As long as it is in line with his contractual agreements. Sorry but Billie Joe Armstrong isn't "punk". He might've done the Black Flag thing as he claims but by the time everyone had heard of Green Day, they were basically Diet Coke and had a major label contract shoved up their asses with fashion teams dressing them up, people doing their photoshoots, whatever promotions they might've been involved in (contractual obligations are the opposite of punk). All genres have this, especially ones which started out as alternative and that's just how the music industry works but any quote he ever said was just basically the corporate sponsored version of punk which was sanitised just enough to sell hit records but still "edgy" enough to appeal to teenagers who fell for the eye-liner and the spiky hair. It is corny as hell to anyone who "missed" it and discovered punk in different ways and even went back to bands like The Velvet Underground, The Stooges - even The Sonics who barely anyone remembers. Green Day are to punk what Nickelback is to grunge. The sugar free version. Mechanically separated and reconstituted chicken parts instead of actual chicken meat. Always read the label.
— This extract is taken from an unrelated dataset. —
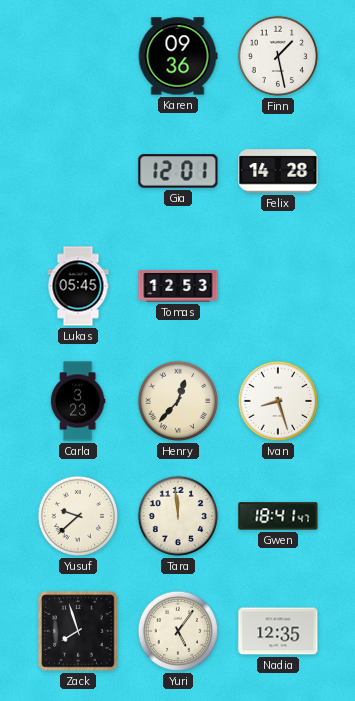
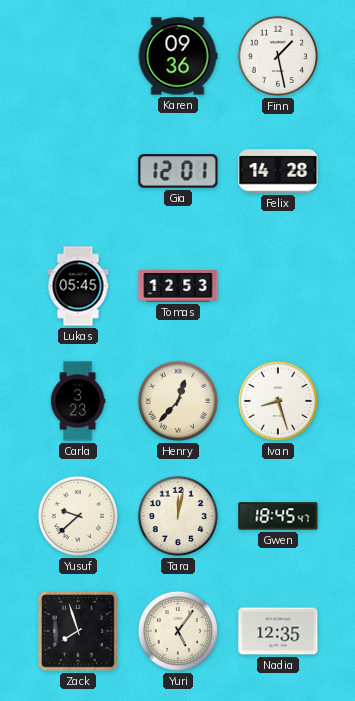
Tara: 11:59 -> 12:02
Gwen: 18:41 -> 18:45
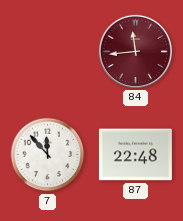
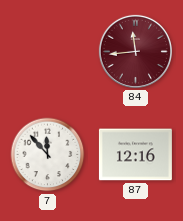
87: 22:48 -> 12:16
There is nothing wrong with liking them, especially if they get people to explore the origins of music genres and all that and how music evolves but "pop" sucks the soul out of anything original because it all becomes superficial, castrated, has its heart ripped out and the product you get back is shallow but nice and shiny. It happened with the Sex Pistols, The Buzzcocks (arguably one of the first genuinely "pop punk" bands) and others and people have said that The Ramones were one of the first pop punk bands, yet they forget that they hardly sold any records when they were first around but inspired countless bands. Its like the saying about The Velvet Underground, something like: 'Only a thousand people bought the record but every one of them went on to start a band' and they are still influential now. The Ramones basically apply in the same way, they inspired the aesthetic of Green Day but they were street hoodlums who got ahold of some cheap equipment, guitars and played in grotty NYC bars, some of which became super trendy like CBGB (I think it was called) where some legendary bands ended up playing. But they had to struggle for years a bit like the cool punk bands of the 80s like Black Flag, Bad Brains etc. and a whole point of the "punk ethos" which came before "punk" and will always exist in music and art was that a group of people could get a guitar or two, a bass, a drum kit, a space to jam in (and a singer if they needed one) and they could do it themselves. To be Green Day by the time the majority of people had heard of them, you'd have to bend over and spread 'em for Universal or whoever.
Always read the label.
Who’ve ever imagined back in the day that Iggy Pop would end posing as a Gucci model...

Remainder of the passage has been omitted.